Both parties deployed all their forces for the occasion, the Donatists bringing 285 bishops and the Catholics 286 see S. Lancel, Actes de la Conf©rence de Carthage, I SC 194, 110-118. The accounts of the first two sittings 1 and 3 June survive entire, but the second part of the Acta, for the third and decisive session of 8 June, has been lost, apart from the headings of the discussion. During the procedure, each party was represented by six actores or delegates, who had permission to bring documentary proofs to support their case. The first session was completely occupied with examining the credentials of the bishops. First the Catholics then the Donatists came forward to prove their identity to the satisfaction of the commissioner and the delegates on each side. Each one had to declare whether he had any enemies, and all remarks were written down by stenographers and signed by the speaker. The second session never got under way, since the Donatists complained that the minutes of the previous session were not yet ready, and demanded an adjournment.
At dawn on 8 June, the conference met again. In the course of the debate, despite the efforts of Petilian of Constantine who spoke 150 times, the Catholics gradually gained the upper hand. They were able to present documents showing that Caecilian had been acquitted of the charge of being consecrated by a traditor bishop, and therefore the schism had never had any justification. The Catholics added that they were in communion with other churches throughout the world and, finally, that Donatist treatment of the schism of Maximian was inconsistent with their continued refusal to return to union with the Catholics. Augustine played a prominent role in turning the final day’s debate in favor of the Catholics. Marcellinus formulated his decision in favor of the Catholics on 26 June, and on 30 January 412 the Donatist church was officially proscribed CTh XVI, 5,52. Its clergy were exiled, its followers diminished considerably, and all its property was confiscated in favor of the Catholics.

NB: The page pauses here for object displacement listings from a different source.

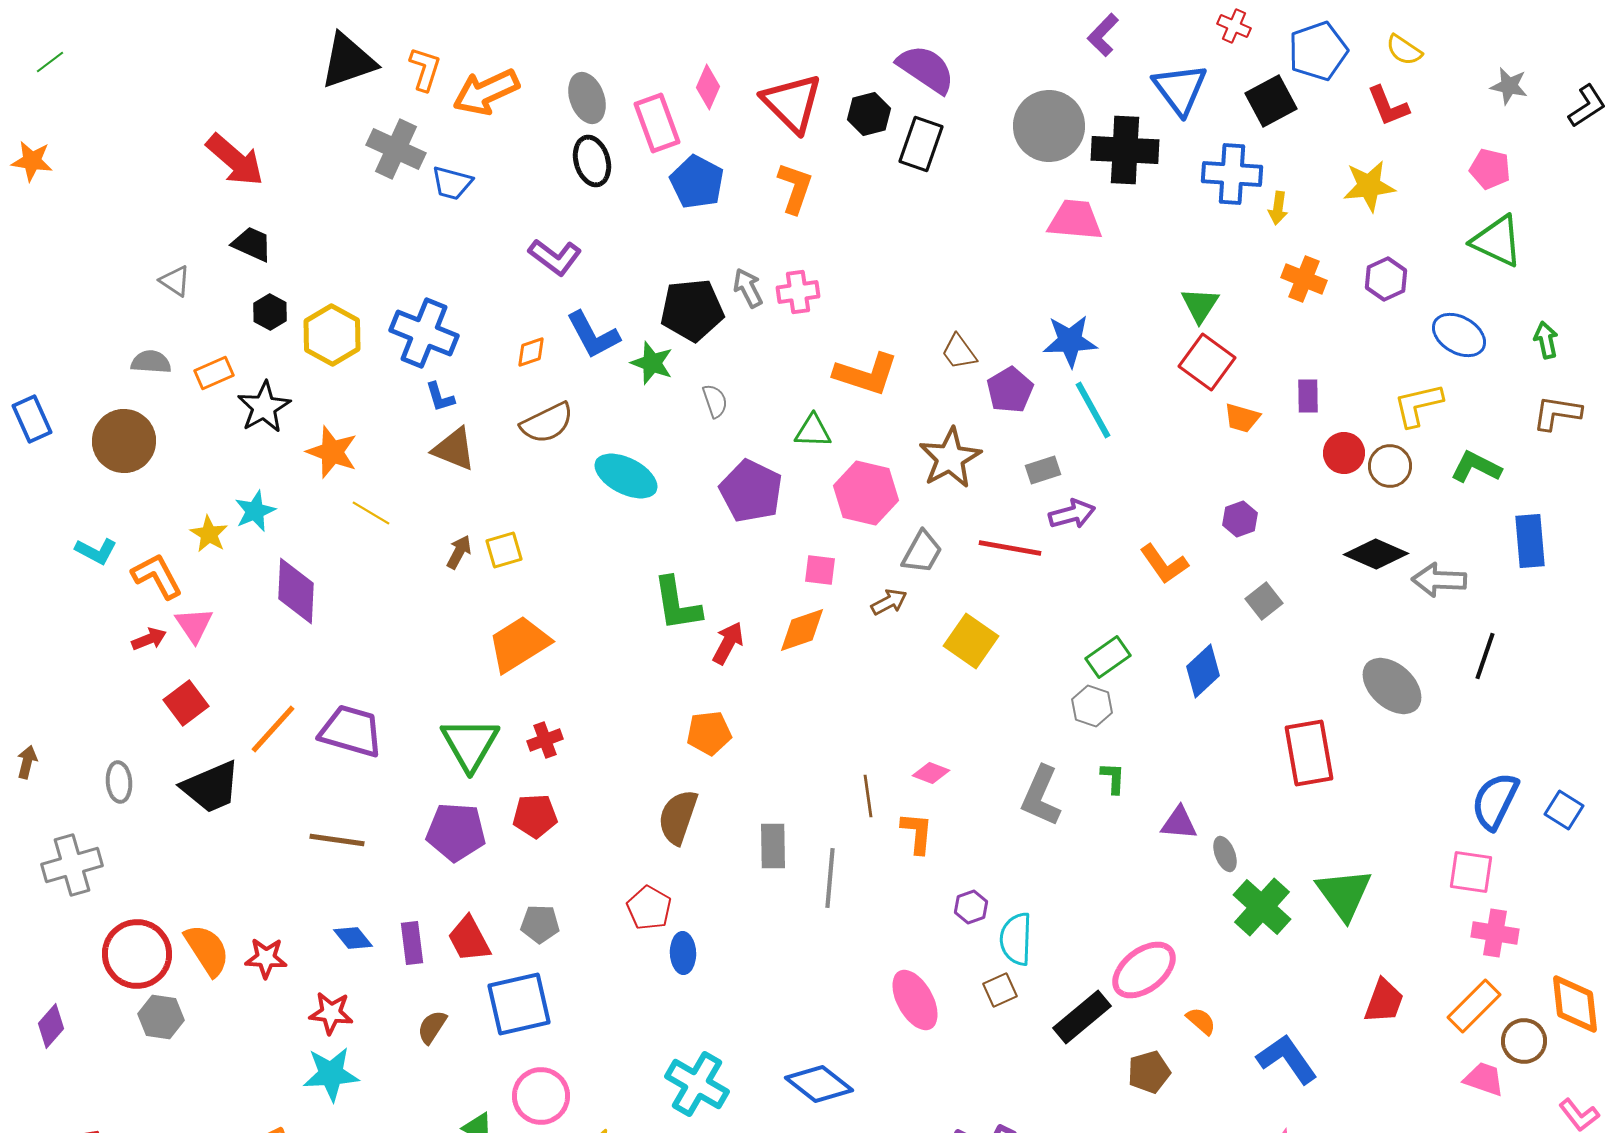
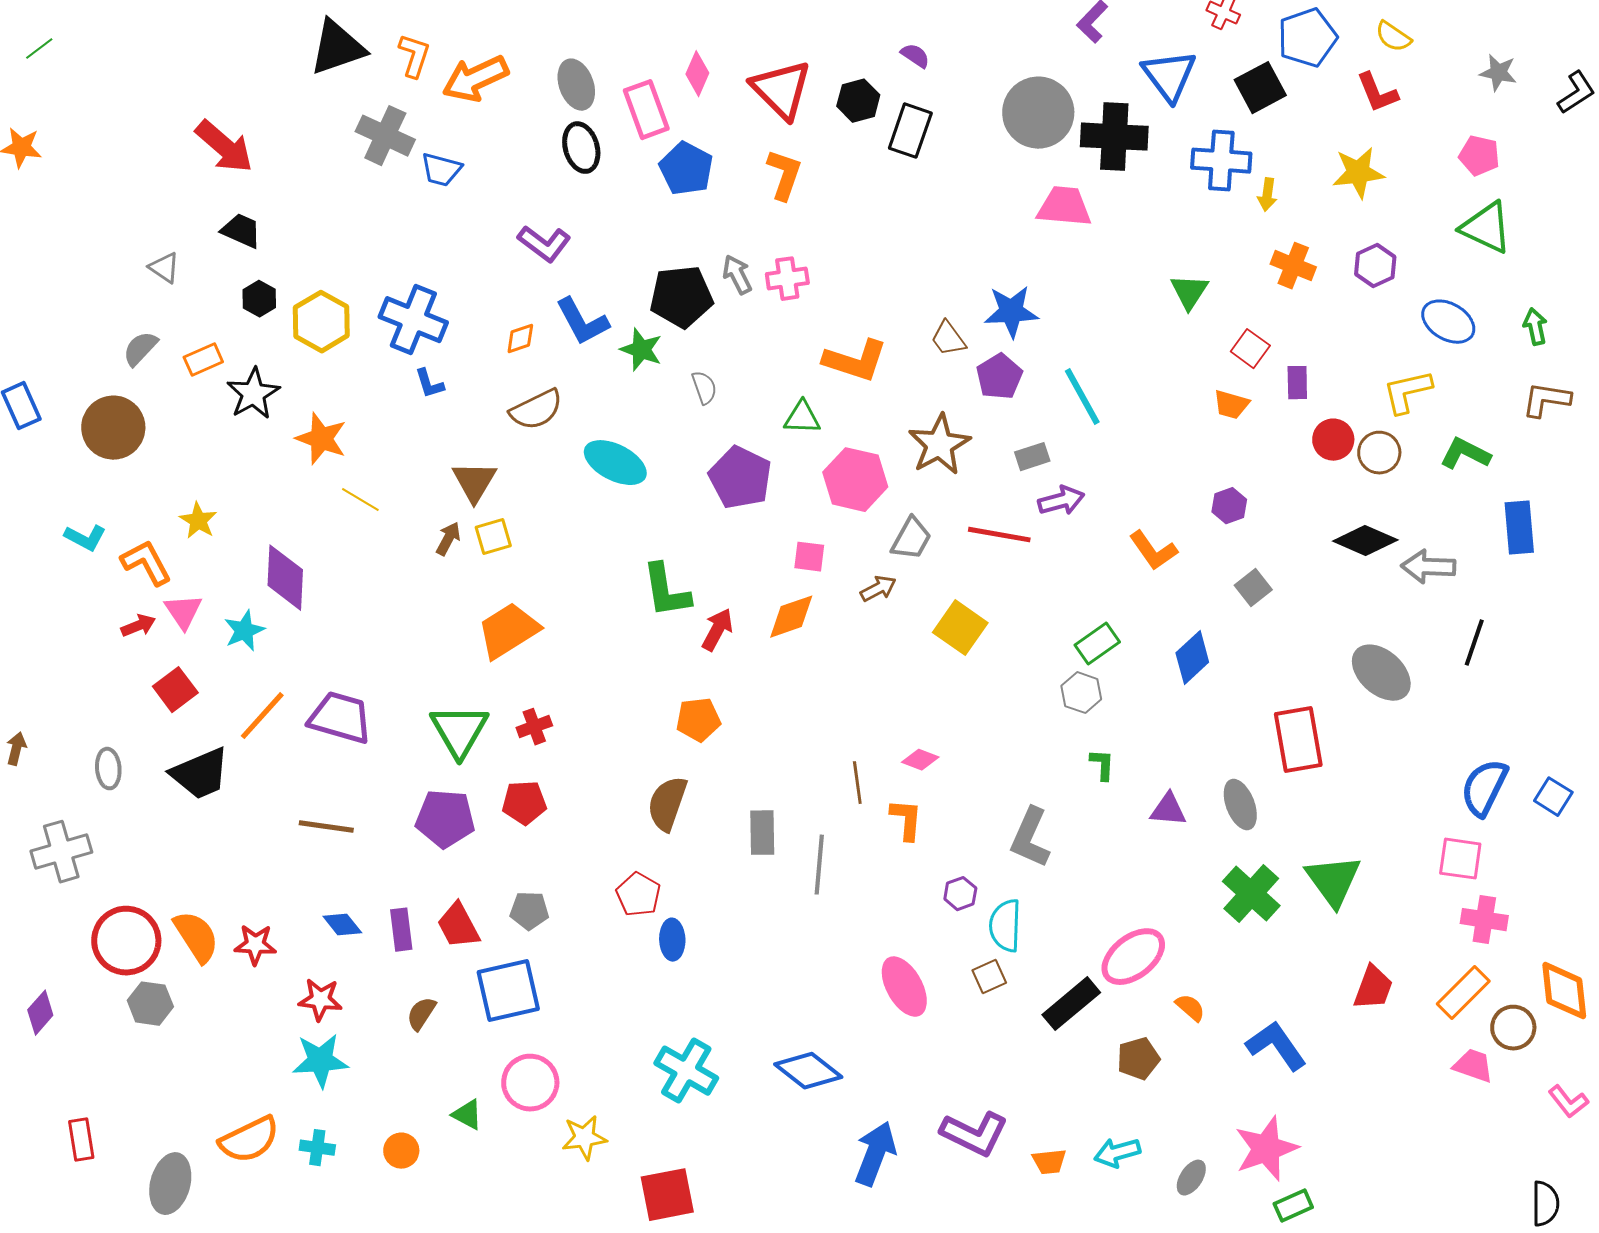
purple semicircle: (926, 69) -> (915, 56), size x0.5
blue star: (1070, 341) -> (1011, 312), moved
gray semicircle: (151, 362) -> (140, 349), turned -51
red square: (1207, 362) -> (1250, 349), moved, size x0.7
brown triangle: (454, 449) -> (474, 482), moved, turned 39
cyan star: (255, 511) -> (244, 631), moved
gray L-shape: (1041, 796) -> (1030, 838), moved
gray ellipse: (1225, 854) -> (1240, 805), moved, size x1.4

A Cultural Blend Africans arrived in the colonies disoriented, physically weak, and condemned to spend their lives struggling with the daily brutality and humiliation of being coerced laborers from a despised racial group. Guatemala Map Tourist Attractions In spite of these obstacles, they created a culture that blended familiar traditions into a pan-African whole and combined it with borrowed elements from white society. This enabled them to strengthen their communities, preserve something of their African past, assert their humanity, and make sense of their world. Their efforts would help to shape popular Country culture and lay the foundation for the next 200 years of African Country life. David Broadnax, Sr. See also: African Countrys; Native Countrys and Slavery; Plantations; Religions, African; Slavery, African Country; Slavery, Caribbean. Bibliography Berlin, Ira, and Ronald Hoffman, eds. Slavery and Freedom in the Age of the Country Revolution. Charlottesville: University Press of Virginia, 1983. Gordon-Reed, Annette. The Hemingses of Monticello: An Country Family. New York: W.W. Norton, 2008. Hoffer, Peter Charles, ed. Africans Become Afro-Countrys: Selected Articles on Slavery in the Country Colonies. New York: Garland Publishing, 1988. Morgan, Kenneth. Slavery and Servitude in Colonial North Country: A Short History. New York: New York University Press, 2001. Wood, Betty. The Origins of Country Slavery: Freedom and Bondage in the English Colonies. New York: Hill and Wang, 1997.